Bearing gifts of Hershey bars and Coca-Cola, President Clinton on Saturday paid a morale-boosting visit to U.S. troops in Bosnia.
The good news for Clinton was that the troops’ only complaints seemed to be about lousy food, Spartan living conditions and mud everywhere.
With only one non-fatal casualty thus far, the U.S. peacekeeping mission in Bosnia, now in its 30th day, is going better than many of its planners had dared hope.
Some 8,245 troops are now on the ground in Bosnia; another 12,000 are expected.
For the president, the visit was an elaborate photo opportunity, the payoff on the Dayton agreement, which has brought a still untested peace to the Balkans.

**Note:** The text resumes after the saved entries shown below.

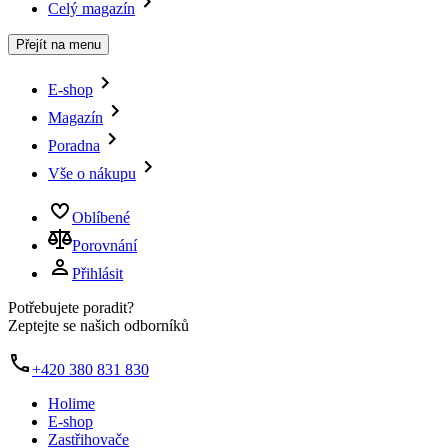
Celý magazín
Přejít na menu
E-shop
Magazín
Poradna
Vše o nákupu
Oblíbené
Porovnání
Přihlásit
Potřebujete poradit?
Zeptejte se našich odborníků
+420 380 831 830
Holime
E-shop
Zastřihovače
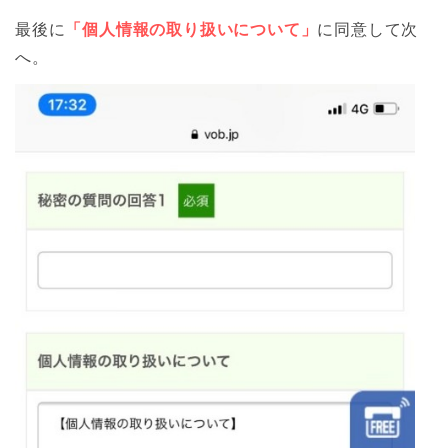
最後に
「個人情報の取り扱いについて」
に同意して次
へ。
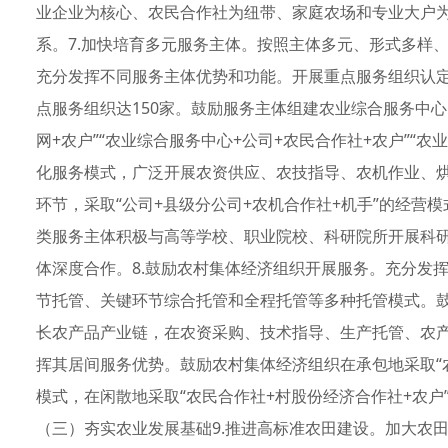
业企业为核心、农民合作社为纽带、家庭农场和专业大户
系。7.加快培育多元服务主体。按照主体多元、形式多样
充分发挥不同服务主体优势和功能。开展重点服务组织认定
点服务组织达150家。鼓励服务主体组建农业综合服务中心
网+农户”“农业综合服务中心+公司+农民合作社+农户”“农
化服务模式，广泛开展农资供应、农技指导、农机作业、烘
环节，采取“公司+县级分公司+农机合作社+机手”的经营
类服务主体积极与高等学校、职业院校、科研院所开展科
体深度合作。8.鼓励农村集体经济组织开展服务。充分发挥
节托管、关键环节综合托管和全程托管等多种托管模式。
长农产品产业链，在农资采购、技术指导、生产托管、农
挥其居间服务优势。鼓励农村集体经济组织在承包地采取“
模式，在闲散地采取“农民合作社+村股份经济合作社+农
（三）夯实农业发展基础9.推进高标准农田建设。加大农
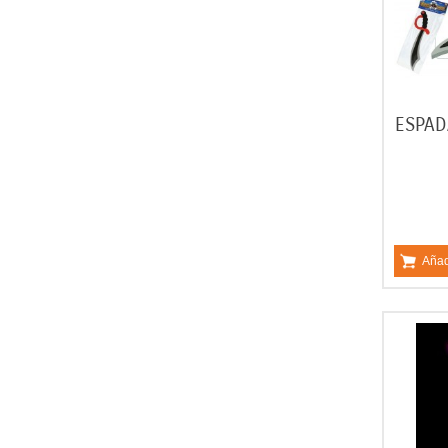
ESPAD
Añad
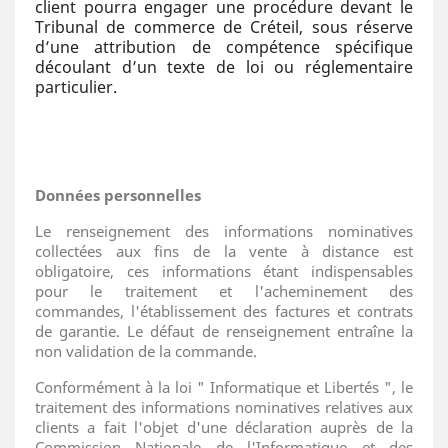
client pourra engager une procédure devant le
Tribunal de commerce de Créteil, sous réserve
d’une attribution de compétence spécifique
découlant d’un texte de loi ou réglementaire
particulier.
Données personnelles
Le renseignement des informations nominatives
collectées aux fins de la vente à distance est
obligatoire, ces informations étant indispensables
pour le traitement et l'acheminement des
commandes, l'établissement des factures et contrats
de garantie. Le défaut de renseignement entraîne la
non validation de la commande.
Conformément à la loi " Informatique et Libertés ", le
traitement des informations nominatives relatives aux
clients a fait l'objet d'une déclaration auprès de la
Commission Nationale de l'Informatique et des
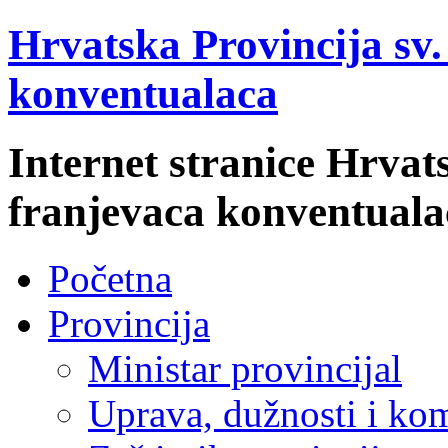
Hrvatska Provincija sv
konventualaca
Internet stranice Hrvat
franjevaca konventuala
Početna
Provincija
Ministar provincijal
Uprava, dužnosti i kom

Wearing a brown leather bomber jacket, the president spoke from a podium decorated with sandbags and camouflage webbing. An impressive array of Bradley fighting vehicles and Apache helicopters were brought in to complete the backdrop.
“The Bosnian people have chosen peace, but they cannot do it alone,” he told the 850 troops assembled on the tarmac. “… Around the world, people look to America - not just because of our size and strength - but because of what we stand for and what we’re willing to stand against.”
Clinton told the troops that how effectively they carried out their mission would “make the difference between a war that starts again and peace that takes hold.”
Bad weather and security concerns limited the scope of the president’s first visit to Bosnia. Fog in Tuzla forced the presidential party to rearrange its schedule and wait out the weather in Taszar, Hungary, a major staging area for U.S. troops on their way to Bosnia.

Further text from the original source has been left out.